◆ TASK PROMPT ◆
Extract every line of the material that holds the string "olan".

◆ DATA UNDER STUDY ◆
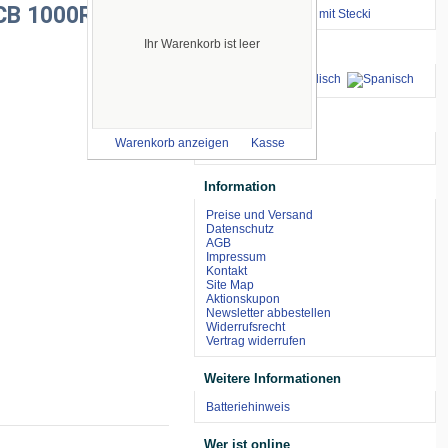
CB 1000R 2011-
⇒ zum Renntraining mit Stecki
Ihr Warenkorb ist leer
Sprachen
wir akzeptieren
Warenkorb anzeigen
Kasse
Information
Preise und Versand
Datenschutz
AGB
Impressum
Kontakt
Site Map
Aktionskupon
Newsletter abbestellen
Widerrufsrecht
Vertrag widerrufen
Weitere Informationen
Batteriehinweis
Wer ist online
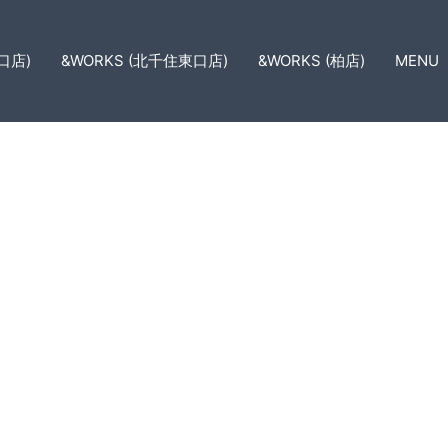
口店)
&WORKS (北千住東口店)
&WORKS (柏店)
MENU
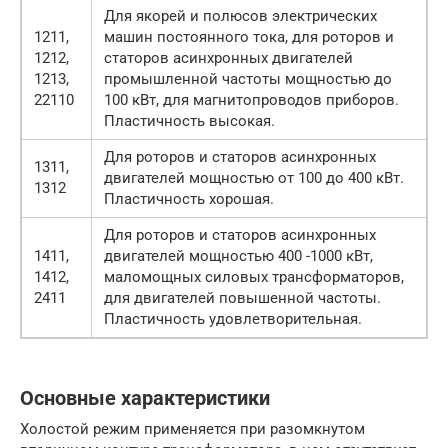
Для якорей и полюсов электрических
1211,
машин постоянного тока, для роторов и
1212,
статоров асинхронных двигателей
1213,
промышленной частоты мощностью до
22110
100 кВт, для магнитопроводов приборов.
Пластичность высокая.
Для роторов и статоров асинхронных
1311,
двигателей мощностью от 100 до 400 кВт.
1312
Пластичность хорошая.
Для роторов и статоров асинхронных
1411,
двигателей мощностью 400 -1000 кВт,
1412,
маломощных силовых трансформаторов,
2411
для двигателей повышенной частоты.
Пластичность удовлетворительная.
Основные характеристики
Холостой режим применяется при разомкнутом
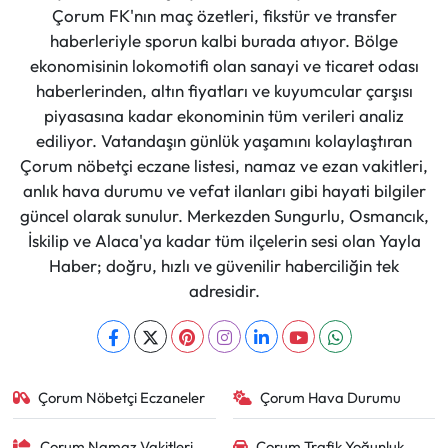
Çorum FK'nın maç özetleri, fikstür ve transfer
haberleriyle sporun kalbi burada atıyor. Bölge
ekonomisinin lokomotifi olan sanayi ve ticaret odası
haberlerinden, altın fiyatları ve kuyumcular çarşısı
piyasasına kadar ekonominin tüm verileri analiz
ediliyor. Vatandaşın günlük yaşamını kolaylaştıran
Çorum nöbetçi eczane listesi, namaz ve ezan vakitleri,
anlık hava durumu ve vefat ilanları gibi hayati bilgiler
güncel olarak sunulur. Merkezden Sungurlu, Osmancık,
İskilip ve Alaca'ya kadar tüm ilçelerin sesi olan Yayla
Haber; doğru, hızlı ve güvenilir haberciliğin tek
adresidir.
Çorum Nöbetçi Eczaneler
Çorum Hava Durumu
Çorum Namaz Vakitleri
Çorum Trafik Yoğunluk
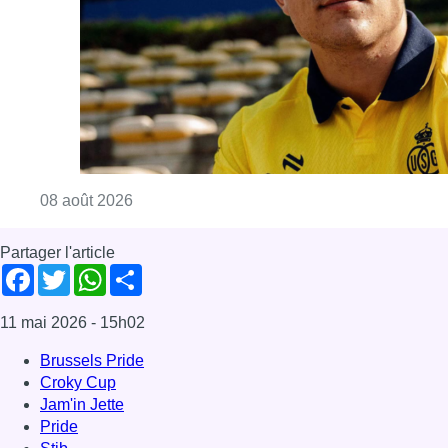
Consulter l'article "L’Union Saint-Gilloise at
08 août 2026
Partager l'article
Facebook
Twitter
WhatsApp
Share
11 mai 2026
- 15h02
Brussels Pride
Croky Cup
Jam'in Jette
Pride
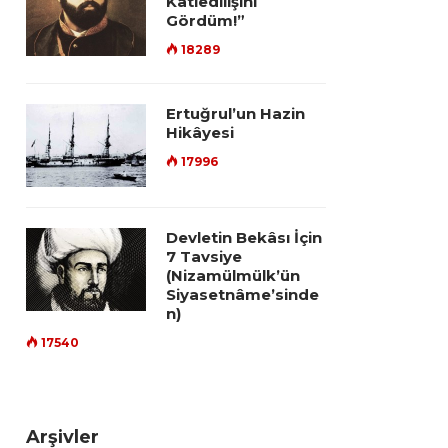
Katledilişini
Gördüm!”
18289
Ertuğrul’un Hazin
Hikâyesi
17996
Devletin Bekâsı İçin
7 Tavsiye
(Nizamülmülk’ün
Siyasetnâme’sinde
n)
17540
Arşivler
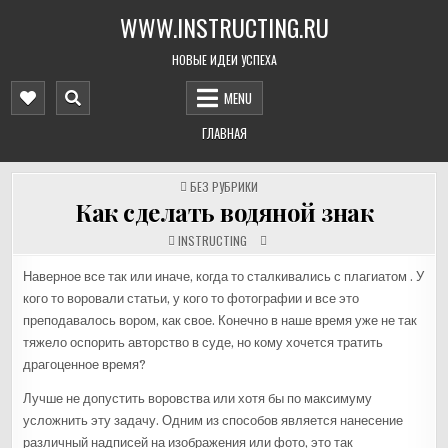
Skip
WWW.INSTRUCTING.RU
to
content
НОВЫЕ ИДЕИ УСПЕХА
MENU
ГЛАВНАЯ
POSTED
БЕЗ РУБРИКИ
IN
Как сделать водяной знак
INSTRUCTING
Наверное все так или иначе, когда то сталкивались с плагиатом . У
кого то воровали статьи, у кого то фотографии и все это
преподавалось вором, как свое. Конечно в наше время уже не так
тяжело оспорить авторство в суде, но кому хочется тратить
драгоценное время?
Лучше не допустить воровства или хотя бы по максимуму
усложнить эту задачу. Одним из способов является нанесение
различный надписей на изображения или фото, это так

◆ WRITTEN REPLY ◆
ekonomisinin lokomotifi olan sanayi ve ticaret odası
İskilip ve Alaca'ya kadar tüm ilçelerin sesi olan Yayla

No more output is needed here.